Nephropathia epidemica caused by Puumala hantavirus infection: a case report from the outpatient sector
Mosshammer, D.; Reichert, E.; Reichert, W.
Deutsche Medizinische Wochenschrift 135(50): 2518-2522
ISSN/ISBN: 1439-4413 PMID: 21140328 DOI: 10.1055/s-0030-1269421
A 42-year-old man without pre-existing health problems presented to his family practitioner in Baden-Württemberg with fever (up to 39˚ C for two days), headache, abdominal pain, back pain and aching limbs. Ten days before, he had done heavy gardening work. He felt diffuse pain on abdominal palpation. The physical examination of the skin, lymph nodes, the heart, the lungs and the oral mucosa was unremarkable. Erythrocytes, leukocytes and sporadic bacteria were found in the urine.

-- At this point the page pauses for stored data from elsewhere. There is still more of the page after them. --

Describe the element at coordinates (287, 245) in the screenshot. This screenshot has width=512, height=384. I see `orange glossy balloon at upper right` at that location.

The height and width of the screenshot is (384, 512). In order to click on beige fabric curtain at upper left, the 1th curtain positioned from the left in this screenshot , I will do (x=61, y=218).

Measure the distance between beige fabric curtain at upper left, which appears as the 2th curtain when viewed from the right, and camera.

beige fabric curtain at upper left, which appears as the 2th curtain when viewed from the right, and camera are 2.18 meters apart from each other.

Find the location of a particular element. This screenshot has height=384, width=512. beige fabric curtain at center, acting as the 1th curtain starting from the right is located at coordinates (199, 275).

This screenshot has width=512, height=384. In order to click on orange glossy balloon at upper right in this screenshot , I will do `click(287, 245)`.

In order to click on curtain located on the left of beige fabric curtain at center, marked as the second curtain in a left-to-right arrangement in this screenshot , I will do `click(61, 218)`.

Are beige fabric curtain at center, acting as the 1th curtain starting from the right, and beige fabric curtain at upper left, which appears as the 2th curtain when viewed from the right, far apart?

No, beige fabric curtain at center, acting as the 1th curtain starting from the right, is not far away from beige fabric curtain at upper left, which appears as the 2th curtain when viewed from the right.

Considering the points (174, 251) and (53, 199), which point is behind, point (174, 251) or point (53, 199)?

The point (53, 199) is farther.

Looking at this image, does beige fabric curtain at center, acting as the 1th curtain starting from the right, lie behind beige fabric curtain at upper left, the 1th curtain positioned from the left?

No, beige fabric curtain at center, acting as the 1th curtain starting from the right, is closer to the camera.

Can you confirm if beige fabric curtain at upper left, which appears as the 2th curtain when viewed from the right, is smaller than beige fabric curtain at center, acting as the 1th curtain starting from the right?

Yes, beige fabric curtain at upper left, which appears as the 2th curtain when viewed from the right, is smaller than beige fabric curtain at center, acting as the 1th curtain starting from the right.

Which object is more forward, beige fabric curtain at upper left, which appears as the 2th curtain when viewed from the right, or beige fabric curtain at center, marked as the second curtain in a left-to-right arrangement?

Urine test strip analysis gave a threefold positive result for protein. The blood test revealed in an elevated C-reactive protein, leukocytosis, elevated creatinine and thrombocytopenia. Enlarged kidneys and an enlarged spleen were found on ultra sound examination. IgG and IgM tested for Hantavirus infection were detected by IFA (Immunofluorescence antibody assay) and by ELISA (enzyme-linked immunosorbent assay). The blood tests had returned to normal by 15 days after onset of the fever which had persisted for 7 days. Oliguria and/or anuria did not occur. After three weeks of illness, the blood pressure was found to be at hypertensive levels and the patient was treated with antihypertensive drugs. A history of gardening work (exposure to rodents) and nonspecific symptoms (like headache and fever), in combination with elevated serum creatinine and thrombocytopenia, should raise the suspicion of nephropathia epidemica (hemorrhagic fever with renal syndrome) caused by hantavirus infection. As sequelae of hantavirus infection may persist, patients should subsequently be followed for clinical and laboratory evidence of renal disease. Hospitalization is not generally warranted.